Work instructions:
Exactly the lines from the opening of the records through the line containing "полную сумму, вам нужно будет покрыть" should be copied, with both included.
▼
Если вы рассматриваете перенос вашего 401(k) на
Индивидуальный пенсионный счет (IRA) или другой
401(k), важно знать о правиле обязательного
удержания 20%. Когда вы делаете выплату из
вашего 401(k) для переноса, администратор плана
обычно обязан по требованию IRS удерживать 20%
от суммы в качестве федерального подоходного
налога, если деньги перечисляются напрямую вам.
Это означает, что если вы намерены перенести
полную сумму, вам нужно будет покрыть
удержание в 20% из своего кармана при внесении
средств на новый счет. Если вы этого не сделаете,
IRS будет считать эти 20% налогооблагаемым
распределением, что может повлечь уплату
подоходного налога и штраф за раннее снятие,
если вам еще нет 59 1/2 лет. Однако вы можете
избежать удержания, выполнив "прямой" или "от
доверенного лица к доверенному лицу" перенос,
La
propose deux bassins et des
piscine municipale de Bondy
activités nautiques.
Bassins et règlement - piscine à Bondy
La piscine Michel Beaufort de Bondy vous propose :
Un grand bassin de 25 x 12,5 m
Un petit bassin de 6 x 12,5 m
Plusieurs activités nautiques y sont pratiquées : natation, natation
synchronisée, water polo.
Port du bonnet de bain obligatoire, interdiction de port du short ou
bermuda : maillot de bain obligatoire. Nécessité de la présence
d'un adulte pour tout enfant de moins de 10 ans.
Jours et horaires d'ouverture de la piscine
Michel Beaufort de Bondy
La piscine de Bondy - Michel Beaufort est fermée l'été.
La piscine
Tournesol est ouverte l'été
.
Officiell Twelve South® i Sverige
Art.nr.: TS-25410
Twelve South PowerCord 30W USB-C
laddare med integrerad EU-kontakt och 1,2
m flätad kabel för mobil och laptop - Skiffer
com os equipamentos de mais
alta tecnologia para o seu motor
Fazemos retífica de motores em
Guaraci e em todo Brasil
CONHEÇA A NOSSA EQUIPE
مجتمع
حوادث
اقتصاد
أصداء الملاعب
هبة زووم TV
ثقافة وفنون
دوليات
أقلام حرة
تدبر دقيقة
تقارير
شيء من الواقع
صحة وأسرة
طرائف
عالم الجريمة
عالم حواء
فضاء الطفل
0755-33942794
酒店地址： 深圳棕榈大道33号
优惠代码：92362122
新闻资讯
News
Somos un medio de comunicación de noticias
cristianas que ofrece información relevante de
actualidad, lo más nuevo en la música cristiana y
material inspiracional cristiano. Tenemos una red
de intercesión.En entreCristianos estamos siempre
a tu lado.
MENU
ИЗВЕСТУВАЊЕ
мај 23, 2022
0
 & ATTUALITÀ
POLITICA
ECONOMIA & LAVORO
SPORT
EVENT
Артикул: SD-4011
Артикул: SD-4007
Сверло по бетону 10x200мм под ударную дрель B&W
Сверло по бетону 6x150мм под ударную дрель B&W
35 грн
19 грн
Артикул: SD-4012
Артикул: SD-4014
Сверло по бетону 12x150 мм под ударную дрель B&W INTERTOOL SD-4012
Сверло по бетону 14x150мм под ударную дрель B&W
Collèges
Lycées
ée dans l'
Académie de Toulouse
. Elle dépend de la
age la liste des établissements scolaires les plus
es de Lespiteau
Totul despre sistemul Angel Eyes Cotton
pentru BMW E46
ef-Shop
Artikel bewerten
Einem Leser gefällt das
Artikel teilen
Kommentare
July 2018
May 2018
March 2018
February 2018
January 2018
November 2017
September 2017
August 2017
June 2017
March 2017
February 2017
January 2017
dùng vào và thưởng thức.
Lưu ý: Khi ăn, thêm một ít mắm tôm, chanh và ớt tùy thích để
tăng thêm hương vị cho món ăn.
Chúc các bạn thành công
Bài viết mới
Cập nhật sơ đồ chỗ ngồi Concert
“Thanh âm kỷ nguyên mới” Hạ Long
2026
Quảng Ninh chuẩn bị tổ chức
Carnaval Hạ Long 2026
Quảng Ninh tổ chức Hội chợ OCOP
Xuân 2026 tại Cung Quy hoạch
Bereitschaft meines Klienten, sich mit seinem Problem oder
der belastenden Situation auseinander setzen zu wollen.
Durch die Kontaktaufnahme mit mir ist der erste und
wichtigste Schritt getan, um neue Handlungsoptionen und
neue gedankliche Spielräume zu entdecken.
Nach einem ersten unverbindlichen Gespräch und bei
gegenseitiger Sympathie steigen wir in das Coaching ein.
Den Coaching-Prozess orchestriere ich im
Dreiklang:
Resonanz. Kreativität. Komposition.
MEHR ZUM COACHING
▲
Solution to the exercise:
Если вы рассматриваете перенос вашего 401(k) на
Индивидуальный пенсионный счет (IRA) или другой
401(k), важно знать о правиле обязательного
удержания 20%. Когда вы делаете выплату из
вашего 401(k) для переноса, администратор плана
обычно обязан по требованию IRS удерживать 20%
от суммы в качестве федерального подоходного
налога, если деньги перечисляются напрямую вам.
Это означает, что если вы намерены перенести
полную сумму, вам нужно будет покрыть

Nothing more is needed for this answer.